I had a nasty surprise this evening when I tested some of my experiments on a real NES. I thought I had tested this particular experiment on a real NES before, but apparently not. I'm getting nasty sprite flicker. It sucks cause this doesn't happen on any of the 4 emulators I've been testing with.
The only thing I can think is maybe I've written some highly inefficient, cycle-heavy code and it is going past the length of one vblank (but shouldn't an accurate emulator catch this?). In fact, I did add one (harmless) instruction in my code and the flicker got worse...that would lend credence to that possibility would it not?
There are two things I can see that would cause differences between Nintendulator/Nestopia and NES:
- How are you clearing RAM at the start of your program?

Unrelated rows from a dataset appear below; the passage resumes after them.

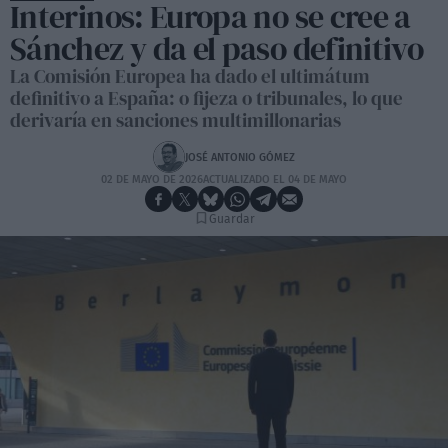
Interinos: Europa no se cree a
Sánchez y da el paso definitivo
La Comisión Europea ha dado el ultimátum
definitivo a España: o fijeza o tribunales, lo que
derivaría en sanciones multimillonarias
JOSÉ ANTONIO GÓMEZ
02 DE MAYO DE 2026
ACTUALIZADO EL 04 DE MAYO
Guardar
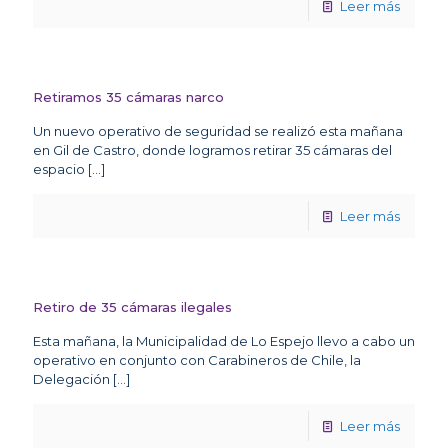
Leer más
Retiramos 35 cámaras narco
Un nuevo operativo de seguridad se realizó esta mañana
en Gil de Castro, donde logramos retirar 35 cámaras del
espacio
[…]
Leer más
Retiro de 35 cámaras ilegales
Esta mañana, la Municipalidad de Lo Espejo llevo a cabo un
operativo en conjunto con Carabineros de Chile, la
Delegación
[…]
Leer más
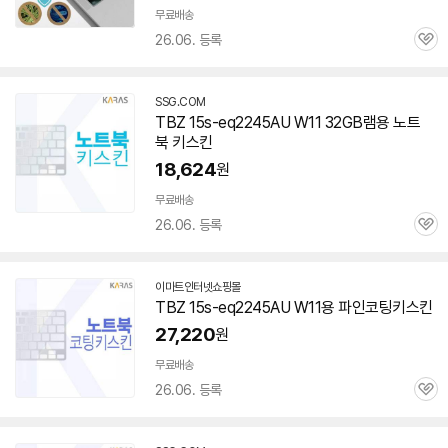
무료배송
26.06. 등록
관
심
SSG.COM
TBZ
15s-eq2245AU
W11 32GB램용 노트
북 키스킨
18,624
원
무료배송
26.06. 등록
관
심
이마트인터넷쇼핑몰
TBZ
15s-eq2245AU
W11용 파인코팅키스킨
27,220
원
무료배송
26.06. 등록
관
심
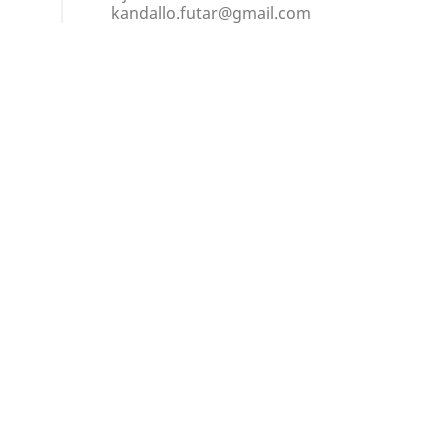
kandallo.futar@gmail.com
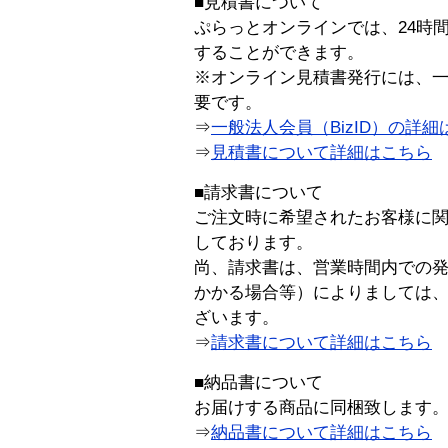
■見積書について
ぷらっとオンラインでは、24時
することができます。
※オンライン見積書発行には、一般
要です。
⇒
一般法人会員（BizID）の詳細
⇒
見積書について詳細はこちら
■請求書について
ご注文時に希望されたお客様に
しております。
尚、請求書は、営業時間内での
かかる場合等）によりましては
ざいます。
⇒
請求書について詳細はこちら
■納品書について
お届けする商品に同梱致します
⇒
納品書について詳細はこちら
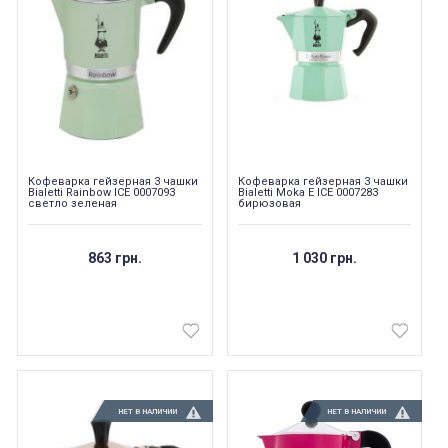
Кофеварка гейзерная 3 чашки
Кофеварка гейзерная 3 чашки
Bialetti Rainbow ICE 0007093
Bialetti Moka E ICE 0007283
светло зеленая
бирюзовая
863 грн.
1 030 грн.
НЕТ В НАЛИЧИИ
НЕТ В НАЛИЧИИ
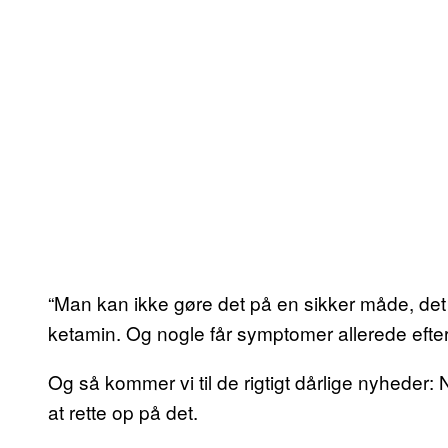
“Man kan ikke gøre det på en sikker måde, det 
ketamin. Og nogle får symptomer allerede efter
Og så kommer vi til de rigtigt dårlige nyheder:
at rette op på det.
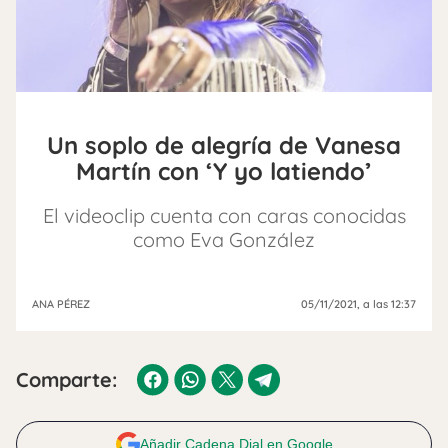
Un soplo de alegría de Vanesa
Martín con ‘Y yo latiendo’
El videoclip cuenta con caras conocidas
como Eva González
ANA PÉREZ
05/11/2021
, a las 12:37
Comparte:
Añadir Cadena Dial en Google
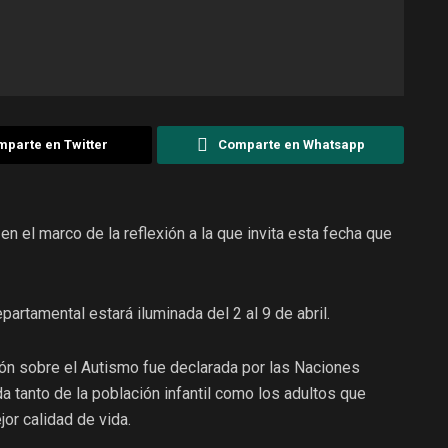
parte en Twitter
Comparte en Whatsapp
n el marco de la reflexión a la que invita esta fecha que
partamental estará iluminada del 2 al 9 de abril.
ión sobre el Autismo fue declarada por las Naciones
da tanto de la población infantil como los adultos que
jor calidad de vida.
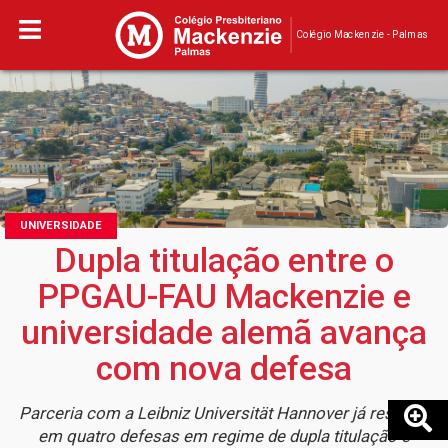
Colégio Mackenzie - Palmas
UNIVERSIDADE
Dupla titulação entre o
PPGAU-FAU Mackenzie e
universidade alemã avança
com nova defesa
Parceria com a Leibniz Universität Hannover já resultou
em quatro defesas em regime de dupla titulação e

- Are you turning off rendering early? I helped discover a glitch in the OAM refresh while developing Tetramino.
Also be sure you don't have any of the emulators' "reduced accuracy/enhanced visuals" effects enabled. I know that in particular Nestopia has an option that turns off the 8 sprites per scanline limit.
I first disable graphics, then wait two vblanks, then clear ram in pages $000-$700.
My program is an experiment with displaying meta-sprites. In my current test program, I am displaying two meta sprites. If each meta sprite is composed of 8 sprites (4 wide x2 high), there is no flicker. If each meta sprite is composed of more than this, the sprites begin to flicker. The max size I've tried is two meta sprites which are 4x4 sprites. From what I understood from documentation, this would bring the max sprites per scanline to 8 (if the two meta sprites are positioned next to each other), which is the max allowed for the NES. I assumed when I read that that there would be no flicker...is that incorrect?
*edit* Upon modifying my test programs, when I displayed two 4x4 meta sprites, the flicker did begin to show up in both Nestopia and Nintendulator. There seems to be a small discrepancy between these emulators and the real hardware for when flicker begins occurring (based on no. of sprites)
*edit* I found tepples' post
http://www.nesdev.com/bbs/viewtopic.php?t=4647&postdays=0&postorder=asc&start=0&sid=ca06ee7f0b57499c8d5129d1ee7456b4
I am not yet certain if I'm seeing the same problem, though.
I don't think any NES emulator accurately emulates what can happen when writing to the PPU in an active scanline. An easy 'fix' for your program is: vblank NMI -> disable PPU -> upload data to PPU -> enable PPU.
Also, be sure to do a sprite DMA every vblank, as sprite attribute RAM contents may deteriorate if untouched for a while (not sure of this myself). This effect is also not emulated.
I noticed if I draw a large enough meta sprite (with 28 sprites in nintendulator), my background starts to flicker and scroll vertically (with your suggestion of turning off rendering-> upload to PPU -> turning on rendering). This looks like my rendering is taking longer than vblank. Maybe I should test in PAL mode to confirm this. *edit* sure enough, no problems in pal mode in nintendulator.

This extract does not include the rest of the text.